Data section
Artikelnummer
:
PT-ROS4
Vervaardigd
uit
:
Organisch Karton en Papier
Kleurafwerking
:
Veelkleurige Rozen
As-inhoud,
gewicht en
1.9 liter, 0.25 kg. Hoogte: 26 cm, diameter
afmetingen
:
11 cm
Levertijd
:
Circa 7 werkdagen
---
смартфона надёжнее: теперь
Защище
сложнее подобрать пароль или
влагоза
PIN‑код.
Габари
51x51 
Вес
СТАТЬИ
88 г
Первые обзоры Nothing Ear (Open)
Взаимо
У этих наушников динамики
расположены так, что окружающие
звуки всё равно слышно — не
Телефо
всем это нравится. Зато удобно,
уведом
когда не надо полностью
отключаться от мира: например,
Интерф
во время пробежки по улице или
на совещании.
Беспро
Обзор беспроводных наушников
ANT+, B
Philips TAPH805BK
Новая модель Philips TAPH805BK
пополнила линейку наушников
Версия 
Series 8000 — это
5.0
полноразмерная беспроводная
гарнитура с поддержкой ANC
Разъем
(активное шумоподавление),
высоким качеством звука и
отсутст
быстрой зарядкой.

Exercise brief
Search the material above for the string "наушников". Show every line that holds it.

Solution to the exercise
У этих наушников динамики
Обзор беспроводных наушников
пополнила линейку наушников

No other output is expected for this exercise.